(Saved data entries)
● ● ● ● ● ● ●

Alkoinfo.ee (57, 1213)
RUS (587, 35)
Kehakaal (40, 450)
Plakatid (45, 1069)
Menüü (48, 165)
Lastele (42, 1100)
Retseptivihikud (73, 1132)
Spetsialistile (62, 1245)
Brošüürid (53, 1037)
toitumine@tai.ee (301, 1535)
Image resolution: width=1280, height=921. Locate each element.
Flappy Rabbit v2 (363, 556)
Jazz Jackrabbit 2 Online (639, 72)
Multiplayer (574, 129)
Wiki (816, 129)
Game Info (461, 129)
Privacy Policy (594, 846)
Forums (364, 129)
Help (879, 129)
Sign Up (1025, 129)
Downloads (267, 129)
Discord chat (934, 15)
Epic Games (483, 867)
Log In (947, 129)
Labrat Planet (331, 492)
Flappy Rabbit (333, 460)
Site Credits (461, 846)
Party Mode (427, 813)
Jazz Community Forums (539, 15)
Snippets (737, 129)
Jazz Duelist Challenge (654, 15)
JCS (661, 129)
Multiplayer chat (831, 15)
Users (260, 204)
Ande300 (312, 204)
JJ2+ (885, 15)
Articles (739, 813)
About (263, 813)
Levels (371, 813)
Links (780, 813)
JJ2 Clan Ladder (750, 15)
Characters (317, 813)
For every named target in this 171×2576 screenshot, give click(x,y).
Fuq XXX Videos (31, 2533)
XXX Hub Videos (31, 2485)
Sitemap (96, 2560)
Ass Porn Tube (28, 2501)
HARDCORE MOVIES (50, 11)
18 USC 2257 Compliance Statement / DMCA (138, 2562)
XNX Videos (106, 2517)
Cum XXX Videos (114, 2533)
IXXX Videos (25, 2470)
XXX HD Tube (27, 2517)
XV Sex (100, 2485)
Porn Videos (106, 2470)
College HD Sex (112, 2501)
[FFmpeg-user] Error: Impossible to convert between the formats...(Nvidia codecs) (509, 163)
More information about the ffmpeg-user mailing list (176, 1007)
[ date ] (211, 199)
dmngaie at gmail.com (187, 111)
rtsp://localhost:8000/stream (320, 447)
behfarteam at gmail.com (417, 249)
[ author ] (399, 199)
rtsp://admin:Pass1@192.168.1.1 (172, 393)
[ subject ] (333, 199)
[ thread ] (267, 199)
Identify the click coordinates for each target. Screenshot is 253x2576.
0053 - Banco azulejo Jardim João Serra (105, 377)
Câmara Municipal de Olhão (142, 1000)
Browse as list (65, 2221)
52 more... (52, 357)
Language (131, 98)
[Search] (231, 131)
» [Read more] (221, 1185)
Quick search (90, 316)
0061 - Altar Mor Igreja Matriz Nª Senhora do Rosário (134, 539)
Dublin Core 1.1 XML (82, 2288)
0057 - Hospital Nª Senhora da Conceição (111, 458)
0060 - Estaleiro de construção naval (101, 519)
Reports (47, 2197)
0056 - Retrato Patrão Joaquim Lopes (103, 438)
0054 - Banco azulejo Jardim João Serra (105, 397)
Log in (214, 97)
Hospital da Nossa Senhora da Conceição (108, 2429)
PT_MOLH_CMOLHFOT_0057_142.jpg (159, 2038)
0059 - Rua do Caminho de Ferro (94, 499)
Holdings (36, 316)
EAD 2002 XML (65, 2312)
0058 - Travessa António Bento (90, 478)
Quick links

● ● ● ● ● ● ●

▶ [Task goal]
Your task is to repeat the entries exactly.

▶ [Response]
Alkoinfo.ee (57, 1213)
RUS (587, 35)
Kehakaal (40, 450)
Plakatid (45, 1069)
Menüü (48, 165)
Lastele (42, 1100)
Retseptivihikud (73, 1132)
Spetsialistile (62, 1245)
Brošüürid (53, 1037)
toitumine@tai.ee (301, 1535)
Image resolution: width=1280, height=921. Locate each element.
Flappy Rabbit v2 (363, 556)
Jazz Jackrabbit 2 Online (639, 72)
Multiplayer (574, 129)
Wiki (816, 129)
Game Info (461, 129)
Privacy Policy (594, 846)
Forums (364, 129)
Help (879, 129)
Sign Up (1025, 129)
Downloads (267, 129)
Discord chat (934, 15)
Epic Games (483, 867)
Log In (947, 129)
Labrat Planet (331, 492)
Flappy Rabbit (333, 460)
Site Credits (461, 846)
Party Mode (427, 813)
Jazz Community Forums (539, 15)
Snippets (737, 129)
Jazz Duelist Challenge (654, 15)
JCS (661, 129)
Multiplayer chat (831, 15)
Users (260, 204)
Ande300 (312, 204)
JJ2+ (885, 15)
Articles (739, 813)
About (263, 813)
Levels (371, 813)
Links (780, 813)
JJ2 Clan Ladder (750, 15)
Characters (317, 813)
For every named target in this 171×2576 screenshot, give click(x,y).
Fuq XXX Videos (31, 2533)
XXX Hub Videos (31, 2485)
Sitemap (96, 2560)
Ass Porn Tube (28, 2501)
HARDCORE MOVIES (50, 11)
18 USC 2257 Compliance Statement / DMCA (138, 2562)
XNX Videos (106, 2517)
Cum XXX Videos (114, 2533)
IXXX Videos (25, 2470)
XXX HD Tube (27, 2517)
XV Sex (100, 2485)
Porn Videos (106, 2470)
College HD Sex (112, 2501)
[FFmpeg-user] Error: Impossible to convert between the formats...(Nvidia codecs) (509, 163)
More information about the ffmpeg-user mailing list (176, 1007)
[ date ] (211, 199)
dmngaie at gmail.com (187, 111)
rtsp://localhost:8000/stream (320, 447)
behfarteam at gmail.com (417, 249)
[ author ] (399, 199)
rtsp://admin:Pass1@192.168.1.1 (172, 393)
[ subject ] (333, 199)
[ thread ] (267, 199)
Identify the click coordinates for each target. Screenshot is 253x2576.
0053 - Banco azulejo Jardim João Serra (105, 377)
Câmara Municipal de Olhão (142, 1000)
Browse as list (65, 2221)
52 more... (52, 357)
Language (131, 98)
[Search] (231, 131)
» [Read more] (221, 1185)
Quick search (90, 316)
0061 - Altar Mor Igreja Matriz Nª Senhora do Rosário (134, 539)
Dublin Core 1.1 XML (82, 2288)
0057 - Hospital Nª Senhora da Conceição (111, 458)
0060 - Estaleiro de construção naval (101, 519)
Reports (47, 2197)
0056 - Retrato Patrão Joaquim Lopes (103, 438)
0054 - Banco azulejo Jardim João Serra (105, 397)
Log in (214, 97)
Hospital da Nossa Senhora da Conceição (108, 2429)
PT_MOLH_CMOLHFOT_0057_142.jpg (159, 2038)
0059 - Rua do Caminho de Ferro (94, 499)
Holdings (36, 316)
EAD 2002 XML (65, 2312)
0058 - Travessa António Bento (90, 478)
Quick links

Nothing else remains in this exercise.